-------- Extracted data --------
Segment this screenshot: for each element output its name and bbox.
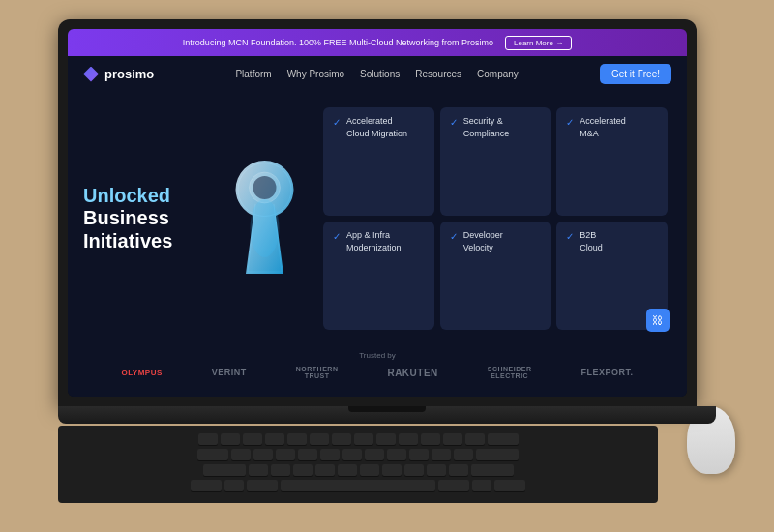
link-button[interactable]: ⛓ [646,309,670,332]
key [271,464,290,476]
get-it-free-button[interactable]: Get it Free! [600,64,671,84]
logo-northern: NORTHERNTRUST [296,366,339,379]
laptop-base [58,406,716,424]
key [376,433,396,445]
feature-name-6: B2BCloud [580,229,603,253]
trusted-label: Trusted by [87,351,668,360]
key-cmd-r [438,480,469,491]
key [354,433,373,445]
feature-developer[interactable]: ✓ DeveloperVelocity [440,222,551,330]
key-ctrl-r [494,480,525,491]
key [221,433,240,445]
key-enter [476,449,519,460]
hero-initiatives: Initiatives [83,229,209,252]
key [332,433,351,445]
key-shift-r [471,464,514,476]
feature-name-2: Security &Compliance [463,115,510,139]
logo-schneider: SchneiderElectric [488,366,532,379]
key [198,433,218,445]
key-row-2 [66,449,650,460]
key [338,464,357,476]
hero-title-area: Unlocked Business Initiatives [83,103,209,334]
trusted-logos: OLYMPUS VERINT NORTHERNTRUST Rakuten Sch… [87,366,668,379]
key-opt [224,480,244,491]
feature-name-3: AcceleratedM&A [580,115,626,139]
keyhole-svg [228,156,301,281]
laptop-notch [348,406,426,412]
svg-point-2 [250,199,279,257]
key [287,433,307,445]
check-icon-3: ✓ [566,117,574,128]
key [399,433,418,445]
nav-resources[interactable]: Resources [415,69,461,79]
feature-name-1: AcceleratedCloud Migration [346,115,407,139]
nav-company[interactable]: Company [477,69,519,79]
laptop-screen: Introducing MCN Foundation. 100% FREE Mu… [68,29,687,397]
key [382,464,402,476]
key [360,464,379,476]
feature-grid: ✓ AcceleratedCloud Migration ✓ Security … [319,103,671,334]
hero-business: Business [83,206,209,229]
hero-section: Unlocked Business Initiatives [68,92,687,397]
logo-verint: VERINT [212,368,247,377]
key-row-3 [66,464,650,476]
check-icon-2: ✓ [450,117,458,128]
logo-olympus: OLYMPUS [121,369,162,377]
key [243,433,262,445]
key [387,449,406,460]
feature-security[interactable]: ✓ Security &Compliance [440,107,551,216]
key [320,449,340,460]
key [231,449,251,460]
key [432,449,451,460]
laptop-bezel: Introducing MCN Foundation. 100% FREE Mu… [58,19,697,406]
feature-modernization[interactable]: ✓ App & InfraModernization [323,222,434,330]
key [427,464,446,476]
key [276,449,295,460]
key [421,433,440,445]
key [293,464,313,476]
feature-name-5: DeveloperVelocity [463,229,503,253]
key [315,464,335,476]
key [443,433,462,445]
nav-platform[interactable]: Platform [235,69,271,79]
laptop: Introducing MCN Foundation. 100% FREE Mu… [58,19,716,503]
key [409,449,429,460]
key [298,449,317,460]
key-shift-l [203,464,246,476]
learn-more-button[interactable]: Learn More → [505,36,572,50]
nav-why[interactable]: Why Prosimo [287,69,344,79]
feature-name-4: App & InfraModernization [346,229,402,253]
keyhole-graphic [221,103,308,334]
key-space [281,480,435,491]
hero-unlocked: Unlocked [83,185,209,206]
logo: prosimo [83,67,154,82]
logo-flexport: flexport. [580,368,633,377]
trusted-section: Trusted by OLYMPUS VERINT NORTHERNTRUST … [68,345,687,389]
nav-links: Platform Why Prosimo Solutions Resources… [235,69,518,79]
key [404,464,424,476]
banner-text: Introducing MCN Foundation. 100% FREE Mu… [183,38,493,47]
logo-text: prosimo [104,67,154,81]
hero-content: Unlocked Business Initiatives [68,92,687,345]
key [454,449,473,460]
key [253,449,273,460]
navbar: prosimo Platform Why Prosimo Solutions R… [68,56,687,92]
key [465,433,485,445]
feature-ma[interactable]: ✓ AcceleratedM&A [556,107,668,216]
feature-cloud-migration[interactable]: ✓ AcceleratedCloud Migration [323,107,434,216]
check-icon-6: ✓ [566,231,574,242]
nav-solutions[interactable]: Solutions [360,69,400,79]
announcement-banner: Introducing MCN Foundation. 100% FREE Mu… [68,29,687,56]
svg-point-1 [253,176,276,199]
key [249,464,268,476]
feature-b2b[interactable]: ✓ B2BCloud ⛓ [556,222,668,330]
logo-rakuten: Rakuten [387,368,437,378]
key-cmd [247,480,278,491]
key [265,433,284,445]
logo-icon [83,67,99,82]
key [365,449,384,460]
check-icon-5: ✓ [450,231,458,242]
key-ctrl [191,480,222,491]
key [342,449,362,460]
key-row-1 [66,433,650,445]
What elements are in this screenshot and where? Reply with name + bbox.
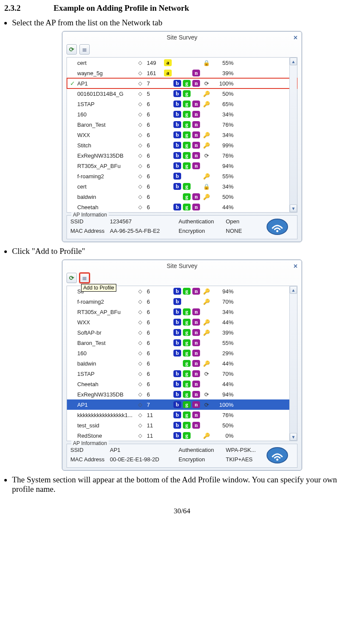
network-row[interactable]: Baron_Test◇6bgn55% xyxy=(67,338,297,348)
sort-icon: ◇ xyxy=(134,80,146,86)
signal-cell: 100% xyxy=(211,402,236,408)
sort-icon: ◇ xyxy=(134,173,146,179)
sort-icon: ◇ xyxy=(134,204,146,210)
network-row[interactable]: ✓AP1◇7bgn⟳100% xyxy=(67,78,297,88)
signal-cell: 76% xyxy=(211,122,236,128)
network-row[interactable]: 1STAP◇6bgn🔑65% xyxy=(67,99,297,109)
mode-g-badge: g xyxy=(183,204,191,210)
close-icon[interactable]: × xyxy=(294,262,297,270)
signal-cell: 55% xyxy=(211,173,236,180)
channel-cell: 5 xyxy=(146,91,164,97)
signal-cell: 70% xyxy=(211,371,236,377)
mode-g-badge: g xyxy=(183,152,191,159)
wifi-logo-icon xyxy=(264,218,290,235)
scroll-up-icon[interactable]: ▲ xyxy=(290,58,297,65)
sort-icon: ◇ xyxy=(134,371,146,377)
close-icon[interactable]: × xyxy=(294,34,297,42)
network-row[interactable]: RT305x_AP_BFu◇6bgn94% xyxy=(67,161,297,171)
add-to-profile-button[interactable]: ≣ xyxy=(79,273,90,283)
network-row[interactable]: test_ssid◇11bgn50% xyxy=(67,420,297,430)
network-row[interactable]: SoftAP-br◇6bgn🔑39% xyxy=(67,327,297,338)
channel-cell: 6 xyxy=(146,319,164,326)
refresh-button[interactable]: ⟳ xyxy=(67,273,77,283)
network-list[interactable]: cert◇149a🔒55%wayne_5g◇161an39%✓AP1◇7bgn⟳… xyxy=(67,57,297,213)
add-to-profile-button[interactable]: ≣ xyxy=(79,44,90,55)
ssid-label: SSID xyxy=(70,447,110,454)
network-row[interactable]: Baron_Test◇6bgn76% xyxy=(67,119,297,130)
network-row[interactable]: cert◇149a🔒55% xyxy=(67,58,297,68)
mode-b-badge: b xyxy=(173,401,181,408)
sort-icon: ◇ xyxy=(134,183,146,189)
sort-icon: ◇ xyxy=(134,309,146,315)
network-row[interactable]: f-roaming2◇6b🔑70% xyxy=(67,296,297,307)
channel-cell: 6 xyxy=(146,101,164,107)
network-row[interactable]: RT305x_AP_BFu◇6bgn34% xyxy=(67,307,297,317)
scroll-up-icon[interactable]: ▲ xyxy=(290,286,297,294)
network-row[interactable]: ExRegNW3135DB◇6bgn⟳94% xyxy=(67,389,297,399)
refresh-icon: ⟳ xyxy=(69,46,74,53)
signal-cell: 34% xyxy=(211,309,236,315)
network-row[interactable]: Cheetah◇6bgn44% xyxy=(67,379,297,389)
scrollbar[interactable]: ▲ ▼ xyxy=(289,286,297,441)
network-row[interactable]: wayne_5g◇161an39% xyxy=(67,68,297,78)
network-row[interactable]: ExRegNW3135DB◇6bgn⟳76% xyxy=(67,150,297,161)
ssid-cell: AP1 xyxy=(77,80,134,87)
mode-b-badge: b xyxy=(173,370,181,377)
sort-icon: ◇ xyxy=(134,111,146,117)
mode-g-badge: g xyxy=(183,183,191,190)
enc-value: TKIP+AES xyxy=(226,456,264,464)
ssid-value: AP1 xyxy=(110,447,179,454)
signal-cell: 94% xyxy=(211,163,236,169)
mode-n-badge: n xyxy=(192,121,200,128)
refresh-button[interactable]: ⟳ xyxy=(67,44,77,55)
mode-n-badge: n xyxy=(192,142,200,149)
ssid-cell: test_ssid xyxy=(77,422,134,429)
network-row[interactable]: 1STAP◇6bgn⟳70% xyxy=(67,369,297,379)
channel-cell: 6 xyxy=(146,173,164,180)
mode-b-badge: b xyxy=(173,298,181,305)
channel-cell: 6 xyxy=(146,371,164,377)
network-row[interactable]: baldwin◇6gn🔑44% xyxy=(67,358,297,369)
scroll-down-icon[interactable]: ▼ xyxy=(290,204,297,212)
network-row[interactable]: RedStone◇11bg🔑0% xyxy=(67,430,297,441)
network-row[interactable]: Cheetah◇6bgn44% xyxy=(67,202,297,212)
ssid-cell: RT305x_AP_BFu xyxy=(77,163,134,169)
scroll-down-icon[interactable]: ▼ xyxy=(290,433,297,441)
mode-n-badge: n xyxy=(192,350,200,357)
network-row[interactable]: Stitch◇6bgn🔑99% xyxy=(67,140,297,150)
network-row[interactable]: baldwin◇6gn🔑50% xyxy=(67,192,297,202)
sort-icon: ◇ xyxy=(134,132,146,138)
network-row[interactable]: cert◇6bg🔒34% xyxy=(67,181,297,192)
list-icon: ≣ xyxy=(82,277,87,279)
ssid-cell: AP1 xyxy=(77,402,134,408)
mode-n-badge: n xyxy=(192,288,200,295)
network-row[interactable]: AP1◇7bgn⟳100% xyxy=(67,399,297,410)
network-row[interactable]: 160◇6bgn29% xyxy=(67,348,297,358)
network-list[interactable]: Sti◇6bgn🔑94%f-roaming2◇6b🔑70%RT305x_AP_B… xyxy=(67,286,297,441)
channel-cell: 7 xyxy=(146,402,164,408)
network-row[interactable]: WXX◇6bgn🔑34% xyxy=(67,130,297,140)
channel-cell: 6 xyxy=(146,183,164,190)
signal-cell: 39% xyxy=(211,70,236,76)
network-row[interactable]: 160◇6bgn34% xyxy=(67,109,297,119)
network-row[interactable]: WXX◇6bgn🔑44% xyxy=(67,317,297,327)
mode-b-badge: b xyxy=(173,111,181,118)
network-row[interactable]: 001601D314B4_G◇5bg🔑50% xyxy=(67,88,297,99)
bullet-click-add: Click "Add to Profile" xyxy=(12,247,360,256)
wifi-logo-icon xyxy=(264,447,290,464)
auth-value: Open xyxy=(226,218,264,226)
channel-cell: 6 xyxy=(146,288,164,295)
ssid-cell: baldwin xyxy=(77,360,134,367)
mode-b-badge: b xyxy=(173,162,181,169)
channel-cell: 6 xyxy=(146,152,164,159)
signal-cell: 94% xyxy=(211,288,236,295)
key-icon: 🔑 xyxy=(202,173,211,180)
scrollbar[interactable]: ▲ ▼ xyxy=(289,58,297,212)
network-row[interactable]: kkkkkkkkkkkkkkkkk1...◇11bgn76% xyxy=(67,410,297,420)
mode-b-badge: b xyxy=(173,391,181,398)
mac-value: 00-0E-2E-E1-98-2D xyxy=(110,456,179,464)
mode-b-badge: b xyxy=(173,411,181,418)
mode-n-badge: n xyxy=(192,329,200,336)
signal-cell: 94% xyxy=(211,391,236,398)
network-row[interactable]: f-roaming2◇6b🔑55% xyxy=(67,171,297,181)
--------
Whenever a line in the data holds "cert", copy that line.

# Exercise output
network-list[interactable]: cert◇149a🔒55%wayne_5g◇161an39%✓AP1◇7bgn⟳… xyxy=(67,57,297,213)
network-row[interactable]: cert◇149a🔒55% xyxy=(67,58,297,68)
network-row[interactable]: cert◇6bg🔒34% xyxy=(67,181,297,192)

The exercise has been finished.